Salient. Victoria University Student Newspaper. Vol 35 No. 3. 15th March 1972
record — Fields
If you remember Rare Bird and their million seller Sympathy the name of organist Graham Field will be familiar. Their music used is powerfully slow organ work, something that disappeared when Procal Harum stopped producing. Now Field has formed a new group with a couple of excellent musicians. The format is pretty much the same as in Rare Bird, though there are some interesting new fields touched upon - possibly that's the significance of the title.
Something about the new group, Fields: guitar/bassist is Alan Barry, who has worked with Pete and Mike Giles (ex King Crimson) and recently played lead guitar on the first solo album by Gordon Haskell (also ex King Crimson). Barry wrote three of the songs for this album, and is the lead vocalist. Andrew McCulloch is the drummer. He played on King Crimson's Lizard album and previously worked with Manfred Mann, Arthur Brown and Greg Lake.
The pattern is obvious - Graham Field has selected musicians that are primarily concerned with the blend than with the breaks, so that the listener is conscious of a group rather than three individuals. And yet there are quite extended moments in which the contribution of each is discernible even when the overriding impression is of unity. Farcically, an example here, is the track entitled Three Minstrels which has the feel of an old English folk tune.
Getting back to Procol Harum: though Fields have their strength, the music does not sound dated. A major factor contributing to this is the sensitive use of electronic effects and distortions.

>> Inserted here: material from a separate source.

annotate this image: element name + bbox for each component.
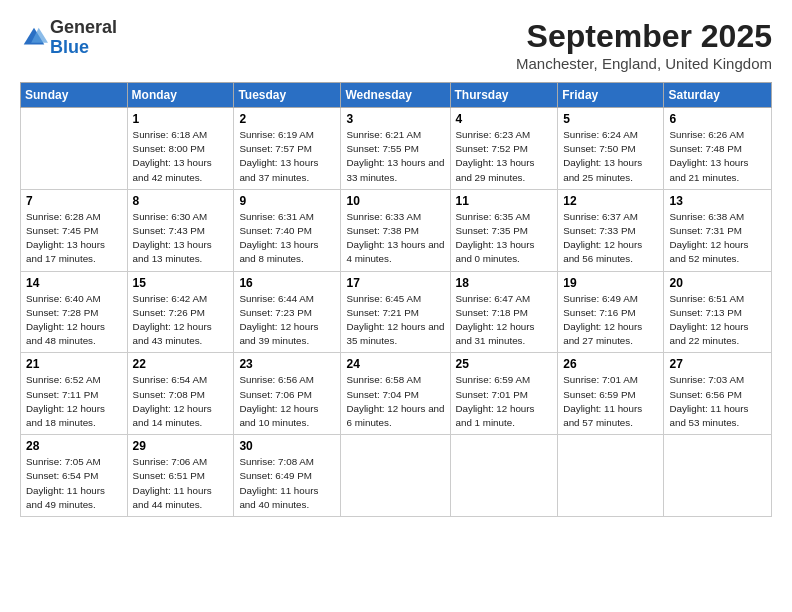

There are so many instances of rock musicians who have wrecked their music by over-indulgence in this sort of gimmickry. No one can control feedback as well as Hendrix could. On this al-bum there is a pleasant amount of subtlety - overstatement is not used where a hint will do.
But why become concerned with the trimmings? The songs here are so beautiful - not one bummer among them. And yet there is no dragging sameness. Between two bigger, harder tracks there is a little jewel entitled Fair Haired Lady. Alan Barry sings his own song here, backed with just classical guitar and double-tracked clarinet.
Sometimes fragile, sometimes overpowering, the beauty of this album is lasting. It has a spectacular cover to match. I feel that this group has a stability that derives from their unity - Emerson, Lake and Palmer may follow the even path of the super groups, but Fields stand to survive longer.